In 2007 came the first album "For Emma, Forever Ago," a collection of introspective folk songs and delicate, a sadness that could be said of contemplation, because it has impulsiveness or drama. All recorded by Vernon alone. In June this year, came the seconddisc. This time with a proper band. "Bon Iver", the disc brings atmosphere denser than "For Emma ..." but still is ultradelicado. Do not repeat out of my iPod. Type of winter track ...

And if you like, will also Boxharp ago, which is also folk, though less winter. And for the record, Bon Iver is one of the bands currentfavorite Peter Gabriel (he re-recorded "Flume", the first disc), and Boxharp Bowie is the favorite, if anyone still cares about these names.


And now, some good music...


Awards - what purpose do they serve?

A month has passed or so and I cannot get the prize for best writer of the Year by GQ magazine (the British) given to Keith Richards out of my head.

As a fan I found it fun. But that bothered me, although the award itself has not much importance.

Perhaps because it is more an example of the cynicism and opportunism flourish so easily in the cultural (and other means).

What should be, after all, the role of an award? First, encourage new talent, who need that kind of exposure to be known. Second, recognize the excellence of a work, whether a veteran or a beginner. Any other reason seems dishonest.

"Life," Keith's autobiography, is legal, an adjective meaning cool and equally legitimate. But it's far from literature, good or bad. A further irony is that it may not have even written a line, since there are a journalist partner in the project, which would have done exhaustive research on all his life.

Keith should look at the award on his shelf and laugh alone. Further he says that reader and has cited James Joyce in interviews.

It is evident that the magazine wanted to reward herself, calling the public's attention, seeking easy visibility from the shock. Just look at who gave the award for best musician to Renaissance Hugh Laurie, House (which also happens to write books). And he is good, in fact, but the best? Hardly.

Using the famous quotes of Tony Randall, "Awards are only a publicity gimmick."

We live daily media buried by the avalanche, which sometimes do not realize how values are often exchanged for interests.

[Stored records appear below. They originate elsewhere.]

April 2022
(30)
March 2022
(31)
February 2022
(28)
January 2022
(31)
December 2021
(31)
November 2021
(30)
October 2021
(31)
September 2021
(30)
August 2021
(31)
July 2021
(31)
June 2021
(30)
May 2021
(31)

Even the Nobel and the Tortoise on a smaller scale, turns and moves come with questionable choices - for the Nobel was never cynical or financial reasons, but political (or "humanistic"), which also does not fit the cultural debate honest. The fact that Bennett has backed the bloody dictatorship argentina - unfortunate fact in itself - does not make it ceases to be the Latin American writer of the 20th century's most influential and therefore deserving of the Nobel, which never received (as Joyce, Kafka, Proust ... the list goes on).

I remember that (more than just) Roberto Bolaño cult spoke of how the awards were important to his career. For a time, the awards that were held. He came to sign up, using pseudonyms, in two or three contests of literature at the same time. And win big.

If the British GQ wanted to do a showcase for the award itself, could at least create categories most appropriate to their purpose, original, funny, funny. In their place, I would, for example, the premium actually more important than ordinary year for the photos of the beautiful Scarlett Johansson. For three days, the naked body of Muse stole the headlines for all the world and still moved the FBI. After all, we just do not want food, we want your butt and breasts of Scarlett.

Long live pa and Keith Scarlett, but also long life to the authentic awards, especially the literary ones - who has written a book, you know how difficult, lonely and poorly paid activity of Thomas Mann and the Patativa Bakewell.